It’s a well-known fact that elephants exhibit strong emotional behavior; not only do they mourn their loved ones’ passings, but they have also been known to take revenge, and as a viral video from an undisclosed park in Africa seems to show, baby elephants can have pretty impressive temper tantrums, too.
As Dame Daphne Sheldrick, one of the world’s foremost elephant conservationists, once said, “Of all the animals, perhaps the most respected and revered should be the Elephant, for not only is it the largest land mammal on earth, but also the most emotionally human.”
The video footage shows a solitary baby elephant near a rough dirt road. It seems like whatever journey this little guy and his herd were on, he’s ready for a rest stop and is not ready to wait any longer. After collapsing in a heap on the ground, rolling about to scratch some unseen itch, the young elephant seems content not to get up.
After tumbling over, the baby seems unwilling to go any further, perhaps tired of roaming the dry grass on a hot day. Along with the funny footage, a soundtrack of Harry Belafonte’s calypso classic “Banana Boat Song” matches perfectly with what the elephant appears to be going through:
Work all night on a drink of rum
Daylight come and me wan’ go home
Soon, other members of the herd come lumbering back to linger with the lazy calf.

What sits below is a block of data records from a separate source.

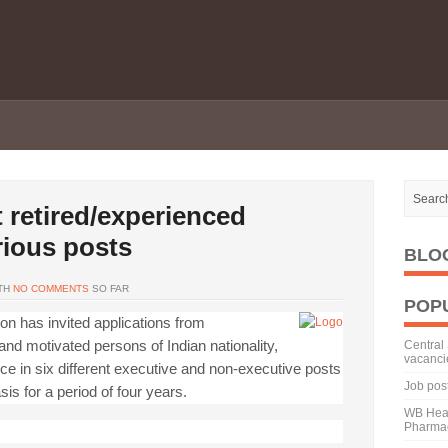
 retired/experienced
rious posts
BLO
TH
NO COMMENTS
SO FAR
POP
on has invited applications from
nd motivated persons of Indian nationality,
Central 
vacanci
nce in six different executive and non-executive posts
Job pos
s for a period of four years.
WB Heal
Pharmac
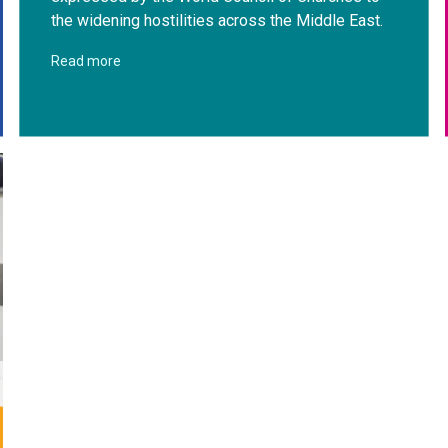
the widening hostilities across the Middle East.
Read more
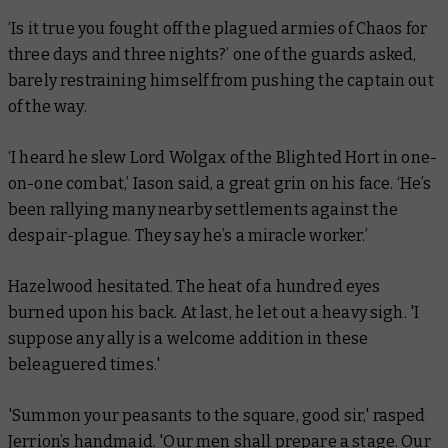
‘Is it true you fought off the plagued armies of Chaos for
three days and three nights?’ one of the guards asked,
barely restraining himself from pushing the captain out
of the way.
‘I heard he slew Lord Wolgax of the Blighted Hort in one-
on-one combat,’ Iason said, a great grin on his face. ‘He’s
been rallying many nearby settlements against the
despair-plague. They say he’s a miracle worker.’
Hazelwood hesitated. The heat of a hundred eyes
burned upon his back. At last, he let out a heavy sigh. 'I
suppose any ally is a welcome addition in these
beleaguered times.'
'Summon your peasants to the square, good sir,' rasped
Jerrion’s handmaid. 'Our men shall prepare a stage. Our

Elephants are known to be very affectionate and caring of their young; not just the parents but the whole herd take care of the young.
Sheldrick, who ran the biggest and most successful elephant orphanage in the world, shared some insight into this charming behavior that in spite of strong group dynamic and lots of supervision from elders, elephant calves “know envy and jealousy, can throw tantrums and harbor grudges about a perceived injustice, just like human children.”
Eventually, though, after getting all that pent-up angst out of his system, the calf picks himself up off the ground and trots back to join his herd.
As Sheldrick, who spent her whole life raising young elephants wrote, “When rearing long-lived animals such as elephants, one must dig deep from inner reserves to find ‘staying power,’ for it is a long-term assignment parallel to raising a human child.”